Items listed in a dataset:
· · · · · · ·
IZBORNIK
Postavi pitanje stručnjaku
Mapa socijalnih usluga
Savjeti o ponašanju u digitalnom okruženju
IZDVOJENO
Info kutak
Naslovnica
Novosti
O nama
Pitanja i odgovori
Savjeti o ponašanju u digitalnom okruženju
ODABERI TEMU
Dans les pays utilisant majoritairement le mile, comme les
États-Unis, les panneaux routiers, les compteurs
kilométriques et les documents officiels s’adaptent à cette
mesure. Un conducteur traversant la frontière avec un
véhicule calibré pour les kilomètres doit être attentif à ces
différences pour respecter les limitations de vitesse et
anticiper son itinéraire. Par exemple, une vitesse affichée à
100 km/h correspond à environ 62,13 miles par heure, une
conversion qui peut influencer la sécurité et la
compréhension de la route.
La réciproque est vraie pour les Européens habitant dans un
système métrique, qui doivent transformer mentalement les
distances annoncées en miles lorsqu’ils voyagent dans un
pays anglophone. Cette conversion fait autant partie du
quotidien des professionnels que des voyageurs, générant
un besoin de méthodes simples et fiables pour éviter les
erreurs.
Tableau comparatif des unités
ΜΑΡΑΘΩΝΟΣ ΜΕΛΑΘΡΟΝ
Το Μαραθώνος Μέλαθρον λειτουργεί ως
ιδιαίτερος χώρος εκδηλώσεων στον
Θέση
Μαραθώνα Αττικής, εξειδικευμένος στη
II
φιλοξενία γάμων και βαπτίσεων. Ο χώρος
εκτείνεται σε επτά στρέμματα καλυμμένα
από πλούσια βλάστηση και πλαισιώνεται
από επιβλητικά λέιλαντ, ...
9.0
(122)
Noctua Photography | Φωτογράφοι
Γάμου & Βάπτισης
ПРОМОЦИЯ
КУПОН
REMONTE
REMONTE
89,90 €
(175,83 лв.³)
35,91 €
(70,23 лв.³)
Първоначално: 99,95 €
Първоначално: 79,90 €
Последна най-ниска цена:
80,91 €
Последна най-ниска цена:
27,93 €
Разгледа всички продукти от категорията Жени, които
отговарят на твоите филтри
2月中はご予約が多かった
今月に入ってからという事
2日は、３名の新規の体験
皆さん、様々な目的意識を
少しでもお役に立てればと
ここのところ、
· · · · · · ·
§ **Aim of the task**: Check each line of the records for "χώρος" and copy the ones that contain it.

§ **Written answer**:
ιδιαίτερος χώρος εκδηλώσεων στον
φιλοξενία γάμων και βαπτίσεων. Ο χώρος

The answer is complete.